Si on creuse un peu l’analyse proposée, on constate que les externalités augmentent avec le niveau de richesse des régions considérés (+ un pays est riche, + le coût de ses externalités grimpe… Plutôt logique), en revanche le rapport entre ces externalités cachées et le coût payé par le consommateur diminue avec le niveau de richesse (+ un pays est riche, - le coût de l’externalité est fort par rapport au coût payé par le consommateur). Les chercheurs de cette étude notent que les régimes alimentaires des pays riches sont les plus coûteux (aussi bien en termes d’externalité que de coût pour le consommateur), de par la composition du régime alimentaire, de par son apport moyen plus conséquent, et de par les prix qui sont également plus élevés…

Illustration 2
Sur ce graphique, les barres représente les valeurs moyennes des coûts de consommation (FCE, ce que le consommateur paie, en bleu clair) et des externalités (Santé humaine en violet et écosystémique en vert), le tout annualisé par habitant. Les valeurs inscrites dans les bulles représentent le coût moyen des externalités par 1 USD de dépenses de consommation de produits alimentaires et de boissons non alcoolisées. © Nature

Comment « séparer le bon grain de l’ivraie » là-dedans ? La contribution la plus forte à ces externalités est due, sans la moindre surprise, à la nourriture d’origine animale (viande, fruits de mer, produits laitiers, poissons, œufs, graisses animales…) ! Et ce peu importe le niveau de revenu du pays considéré… Rien que la viande (bœuf, porc, agneau, poulet), c’est 51% des externalités mondiales. C’est 7 140 Milliards d’USD! On y ajoute les œufs, les beurres, les poissons… On monte à 70%, soit 9 800 Milliards d’USD! Alors du coup, « comment vous la trouvez votre blanquette » ?

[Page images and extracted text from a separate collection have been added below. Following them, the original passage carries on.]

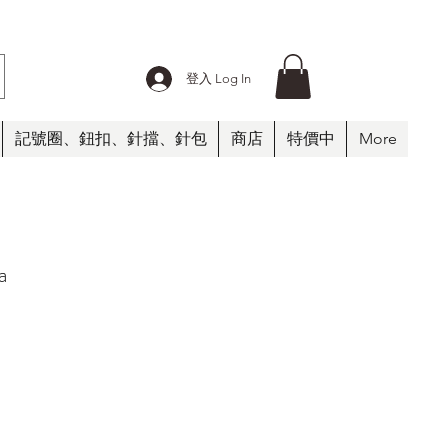
登入 Log In
記號圈、鈕扣、針擋、針包
商店
特價中
More
a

Bien entendu et devant ce constat, les chercheurs de cette étude proposent de nombreux scénarii d’évolution vers d’autres types de régimes alimentaires (végétarien, pescetarien, végétaliens, etc.) afin d’en évaluer l’impact sur ces coût cachés… Je ne vais pas détailler l’ensemble de ces résultats de peur d’être « indigeste », mais en substance, il est toujours possible de faire ressortir quelques grandes lignes... Eliminer à elle seule la viande rouge de notre alimentation, c’est réduire de 4 000 Milliards d’USD ces externalités (comme quoi, voler un bœuf n’est pas voler un œuf !) ! Dans le cadre d’un scénario végétalien (absence de produits issus des animaux à poils, plumes ou écailles), c’est réduire de 7 300 Milliards d’USD ces externalités sur la seule année 2018. Et bien entendu, sans la moindre surprise encore, c’est bien dans les régions à revenus élevés que le levier d’action le plus fort est présent.

Illustration 3
Les barres représentent le total des coûts externes combinés sur la santé et les écosystèmes. La catégorie "Autres" comprend les contributions des cultures oléagineuses, des huiles, des stimulants, des épices et des édulcorants (ASF = Animal Sourced Food). © Nature

Réduire notre consommation de viande va agir à quel(s) niveau(x) ?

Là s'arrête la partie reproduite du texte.